SEE: How to build a successful developer career (free PDF)

Last year Microsoft showed off a project using Blazor in which it built a desktop Flutter app, which are usually written in Dart and meant for mobile, but with Blazor and .NET Core instead.

Microsoft announced Blazor in early 2018 but still considers Blazor an experimental web UI framework from ASP.NET that aims to bring .NET applications to all browsers via WebAssembly. 

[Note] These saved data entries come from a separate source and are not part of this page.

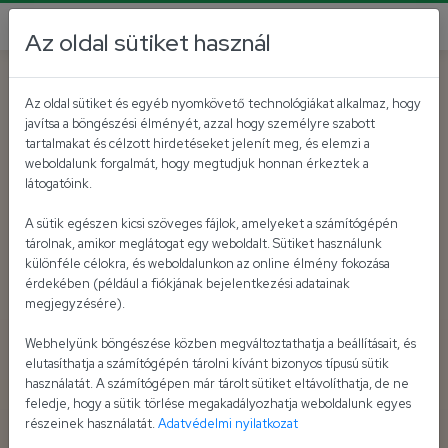
Az oldal sütiket használ
Az oldal sütiket és egyéb nyomkövető technológiákat alkalmaz, hogy
javítsa a böngészési élményét, azzal hogy személyre szabott
tartalmakat és célzott hirdetéseket jelenít meg, és elemzi a
weboldalunk forgalmát, hogy megtudjuk honnan érkeztek a
látogatóink.
A sütik egészen kicsi szöveges fájlok, amelyeket a számítógépén
tárolnak, amikor meglátogat egy weboldalt. Sütiket használunk
különféle célokra, és weboldalunkon az online élmény fokozása
érdekében (például a fiókjának bejelentkezési adatainak
megjegyzésére).
Webhelyünk böngészése közben megváltoztathatja a beállításait, és
elutasíthatja a számítógépén tárolni kívánt bizonyos típusú sütik
használatát. A számítógépen már tárolt sütiket eltávolíthatja, de ne
feledje, hogy a sütik törlése megakadályozhatja weboldalunk egyes
részeinek használatát.
Adatvédelmi nyilatkozat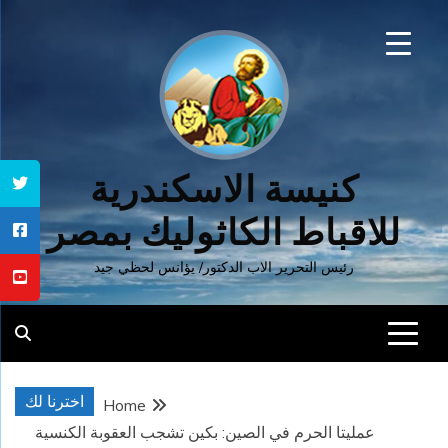
Ski
t
conten
كنيسة الاسكندرية
للاقباط الكاثوليك بمصر
رئيس التحرير الاب الدكتور/ يؤانس لحظي جيد
اخترنا لك
Home
عمليتا الحرم في الصين: بكين تشجب العقوبة الكنسية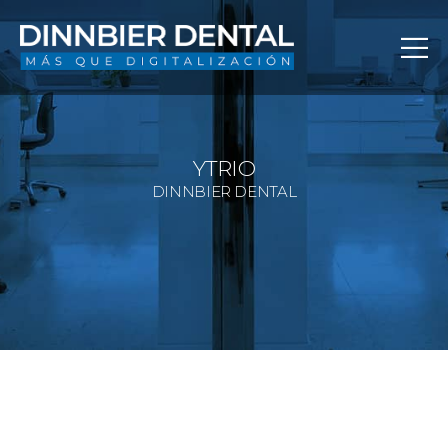
YTRIO
DINNBIER DENTAL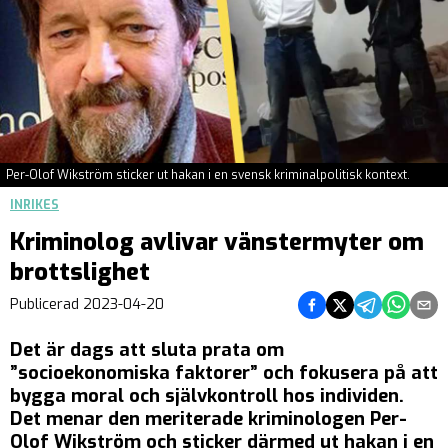
Per-Olof Wikström sticker ut hakan i en svensk kriminalpolitisk kontext.
INRIKES
Kriminolog avlivar vänstermyter om
brottslighet
Dela på Facebook
Dela på Twitter
Dela på Teleg
Dela på 
Dela 
Publicerad
2023-04-20
Det är dags att sluta prata om
”socioekonomiska faktorer” och fokusera på att
bygga moral och självkontroll hos individen.
Det menar den meriterade kriminologen Per-
Olof Wikström och sticker därmed ut hakan i en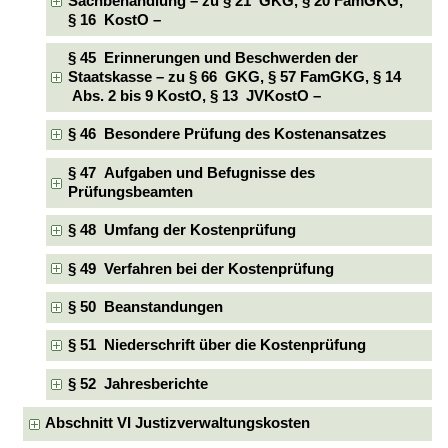
Sachbehandlung – zu § 21 GKG, § 20 FamGKG,
§ 16 KostO –
§ 45 Erinnerungen und Beschwerden der
Staatskasse – zu § 66 GKG, § 57 FamGKG, § 14
Abs. 2 bis 9 KostO, § 13 JVKostO –
§ 46 Besondere Prüfung des Kostenansatzes
§ 47 Aufgaben und Befugnisse des
Prüfungsbeamten
§ 48 Umfang der Kostenprüfung
§ 49 Verfahren bei der Kostenprüfung
§ 50 Beanstandungen
§ 51 Niederschrift über die Kostenprüfung
§ 52 Jahresberichte
Abschnitt VI Justizverwaltungskosten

"It allows you to build true full-stack .NET applications, sharing code across server and client, with no need for transpilation or plugins," Microsoft explains. 

Microsoft is experimenting with Blazor and Mobile Blazor Bindings to cater to developers who are familiar with web programming and "web-specific patterns" to create native mobile apps. 

The idea behind releasing the mobile bindings now is to see whether these developers would like to use the "Blazor-style programming model with Razor syntax and features" as opposed to using XAML and Xamarin.Forms. However, the underlying UI components of Mobile Blazor Bindings are based on Xamarin.Forms. 

If the feedback is positive, Microsoft may end up including it in a future version of Visual Studio, according to Lipton. 

SEE: Microsoft's GitHub to developers: New Android app beta lets you do these tasks

Developers can test out Mobile Blazor Bindings if they have installed .NET Core 3.0 or 3.1 SDK, Visual Studio, and ASP.NET.

As Microsoft outlined at .NET Conf 2019, its vision for Blazer covers the full spectrum of apps, including server-based web apps, offline web apps with WebAssembly, progressive web apps, hybrid .NET native apps that render to Electron and work offline, and native desktop and mobile apps.